WBCで知った怖さ…マエケン 4勝も被弾「すっきりしない」

[ 2013年5月15日 06:00 ]

<広・ソ>初回1死、広島・前田健(右)は笑顔で先制ソロの中東とハイタッチ

交流戦 広島7-1ソフトバンク

(5月14日 マツダ)
 ただ勝つだけでは納得できない。6回にラヘアに浴びたソロ。広島・前田健は「悔しいというか、情けないというか、すっきりしない。2死から追い込んで完璧なミス。失投でもったいなかった」と嘆いた。7回1失点で4勝目を手にしても、唯一の失点シーンを反省する。そこにエースの意地が見えた。

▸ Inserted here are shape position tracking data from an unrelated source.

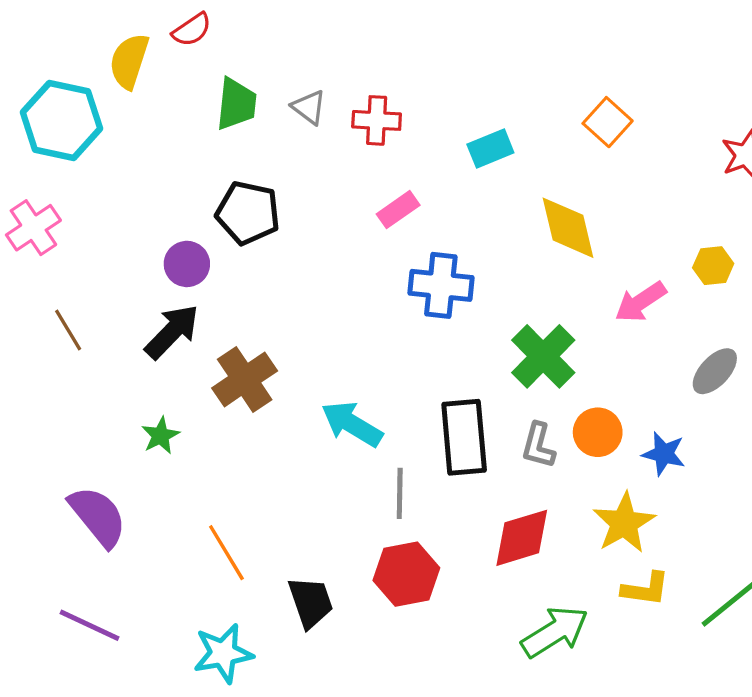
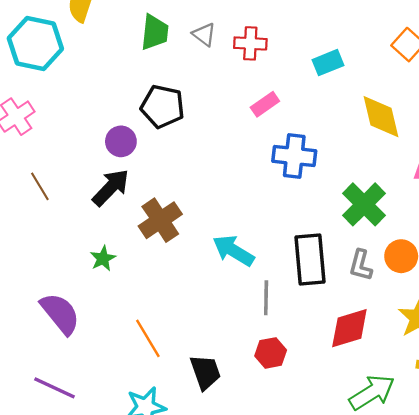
red hexagon: (406, 574) -> (271, 353), size x0.7

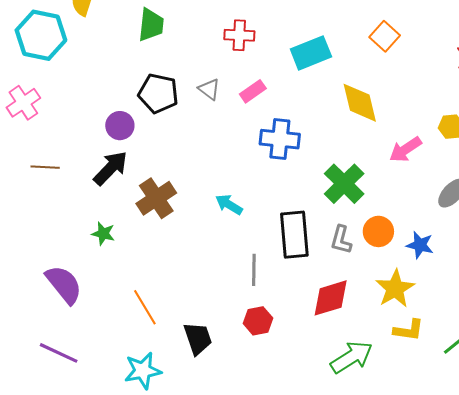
gray triangle: (204, 34) -> (209, 89), moved
cyan rectangle: (328, 63) -> (311, 53), size x1.4
brown line: (40, 186) -> (45, 167), turned -56
cyan arrow: (233, 251) -> (229, 204), moved, size x0.7
green star: (103, 258) -> (103, 234), turned -30

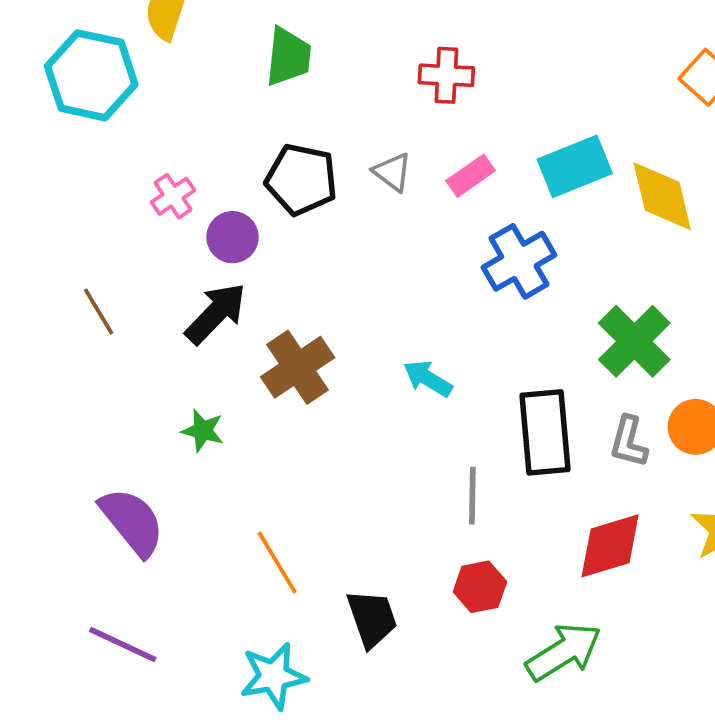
cyan rectangle: (311, 53) -> (575, 166), moved
pink cross: (23, 103) -> (173, 196), moved, size x0.7
blue cross: (280, 139) -> (519, 261), turned -36
brown line: (45, 167) -> (99, 312), turned 56
green arrow: (351, 357) -> (564, 652), moved

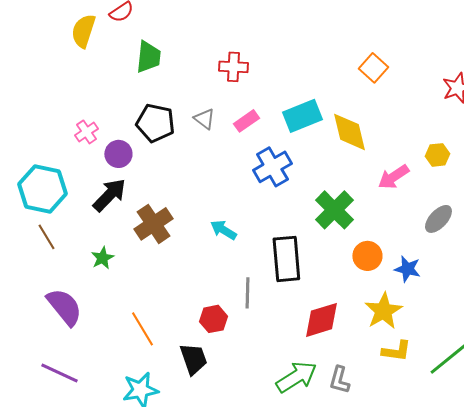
cyan hexagon: (91, 75) -> (42, 189), moved
brown line: (99, 312) -> (46, 237), moved
green star: (203, 431) -> (102, 258), turned 30
gray L-shape: (629, 442) -> (339, 380), moved
red hexagon: (480, 587) -> (213, 319), moved

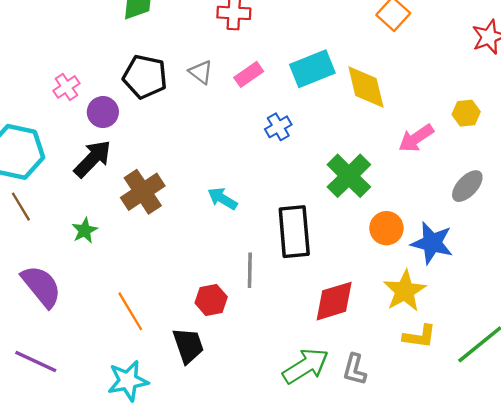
blue cross: (272, 167) -> (278, 127), size x0.6
blue star: (407, 269) -> (432, 243), size x1.4

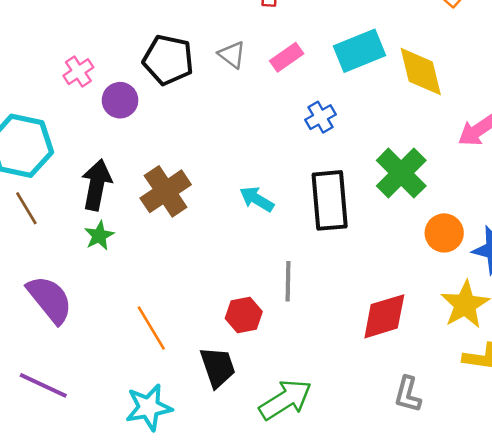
black arrow: (93, 159) -> (97, 185), moved, turned -33
black rectangle: (294, 232) -> (330, 200), moved
green arrow: (306, 366) -> (285, 400), moved

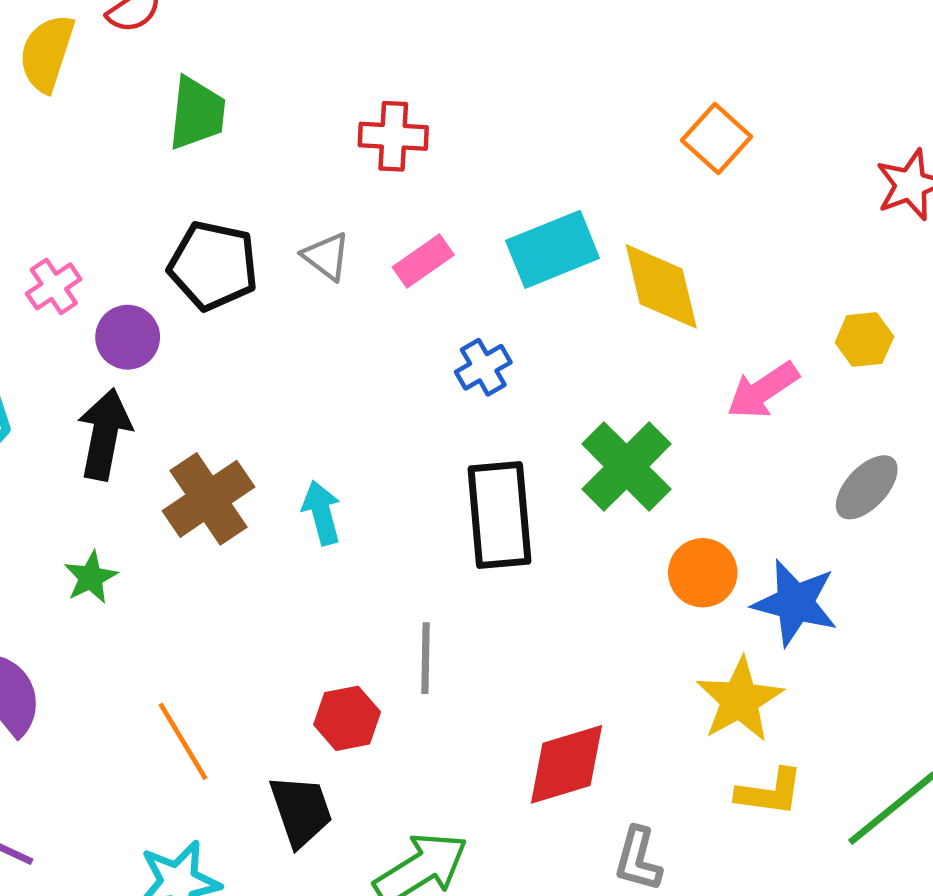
black arrow: (97, 185) -> (105, 434), moved
cyan arrow: (257, 199) -> (322, 513), moved, turned 44
red diamond: (384, 316) -> (566, 764), moved

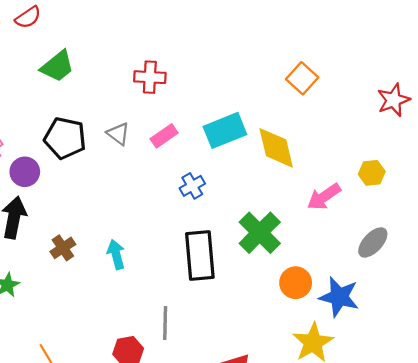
green trapezoid: (197, 113) -> (57, 66), turned 45
brown cross: (208, 499) -> (63, 248), size x0.6

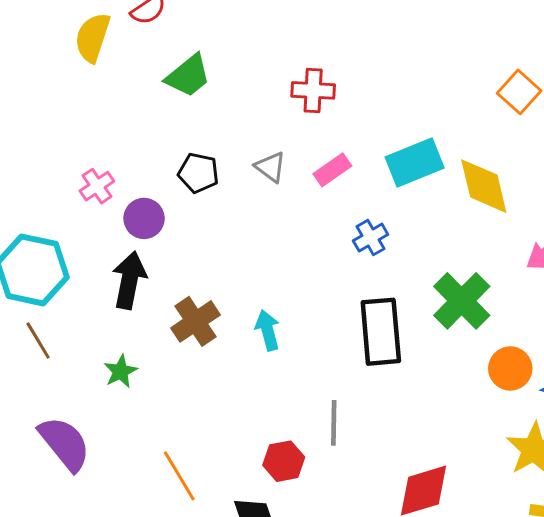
black pentagon: (65, 138) -> (198, 173), size x0.7
brown cross: (63, 248) -> (195, 321), size x1.4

 最速150キロを計測もスライダーの制球が悪く本調子ではなかった。ツーシームを多投し、打たせて取る内容。それだけに警戒していた大砲に被弾し、不満の言葉が並んだ。WBCを経験して迎えた今季は自らに求めるレベルを数段階上げている。準決勝のプエルトリコ戦では5回1失点で敗戦投手。世界の舞台で1球、1点の怖さを痛感しただけに「勝ったからいい」というわけにはいかなかった。

 それでもチームのソフトバンク戦の連敗を7で止め、勢いをつけた価値は大きい。「交流戦開幕だし、何とか一つ勝てて良かった」。再び規定投球回に到達し、両リーグ1位の防御率0・64。驚異的な安定感を誇る背番号18が、さらなる高みを目指していく。

 ▼広島・中東(初回に7年目でプロ初本塁打。6年ぶり2度目の猛打賞も記録)自分でもビックリ。いつか(同期の)マエケンと(お立ち台に)立ちたいと思っていた。